=== Task brief ===
How many lines of these entries hold the string "sociální"? Reply with the number alone.

#####

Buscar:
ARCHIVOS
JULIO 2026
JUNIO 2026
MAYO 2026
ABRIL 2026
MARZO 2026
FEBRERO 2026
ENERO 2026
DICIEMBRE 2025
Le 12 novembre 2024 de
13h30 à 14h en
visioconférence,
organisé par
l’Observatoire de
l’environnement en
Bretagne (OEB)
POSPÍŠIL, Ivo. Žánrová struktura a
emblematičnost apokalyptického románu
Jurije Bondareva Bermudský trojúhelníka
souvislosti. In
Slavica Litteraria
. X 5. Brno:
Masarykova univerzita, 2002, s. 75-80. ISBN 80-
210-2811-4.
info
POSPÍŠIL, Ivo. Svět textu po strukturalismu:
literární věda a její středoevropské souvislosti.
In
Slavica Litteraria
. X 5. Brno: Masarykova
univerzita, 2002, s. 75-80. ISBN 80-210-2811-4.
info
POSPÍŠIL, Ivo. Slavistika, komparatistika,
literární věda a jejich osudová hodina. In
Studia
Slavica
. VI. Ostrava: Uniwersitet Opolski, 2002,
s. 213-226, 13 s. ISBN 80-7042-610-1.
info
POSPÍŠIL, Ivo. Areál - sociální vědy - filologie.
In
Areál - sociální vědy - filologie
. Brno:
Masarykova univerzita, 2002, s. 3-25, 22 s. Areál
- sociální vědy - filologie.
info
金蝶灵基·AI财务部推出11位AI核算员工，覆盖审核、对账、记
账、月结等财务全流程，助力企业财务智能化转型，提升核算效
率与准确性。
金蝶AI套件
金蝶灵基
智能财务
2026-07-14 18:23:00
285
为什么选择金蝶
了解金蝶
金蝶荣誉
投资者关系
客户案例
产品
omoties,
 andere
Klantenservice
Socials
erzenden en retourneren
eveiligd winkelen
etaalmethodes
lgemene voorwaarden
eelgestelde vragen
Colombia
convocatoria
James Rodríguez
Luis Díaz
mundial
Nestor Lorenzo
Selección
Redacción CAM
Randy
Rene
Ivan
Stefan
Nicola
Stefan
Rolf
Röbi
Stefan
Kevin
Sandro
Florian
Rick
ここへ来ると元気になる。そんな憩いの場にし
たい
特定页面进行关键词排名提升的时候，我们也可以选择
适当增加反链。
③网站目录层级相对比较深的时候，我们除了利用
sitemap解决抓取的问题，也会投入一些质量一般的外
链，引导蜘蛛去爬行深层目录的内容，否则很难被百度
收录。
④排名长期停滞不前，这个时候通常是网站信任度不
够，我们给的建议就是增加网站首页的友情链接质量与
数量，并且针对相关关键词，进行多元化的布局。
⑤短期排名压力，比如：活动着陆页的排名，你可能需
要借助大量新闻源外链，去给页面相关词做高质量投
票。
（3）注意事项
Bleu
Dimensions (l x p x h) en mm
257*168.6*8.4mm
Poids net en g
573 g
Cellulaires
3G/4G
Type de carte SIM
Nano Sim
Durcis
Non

#####

=== Answer to this exercise ===
3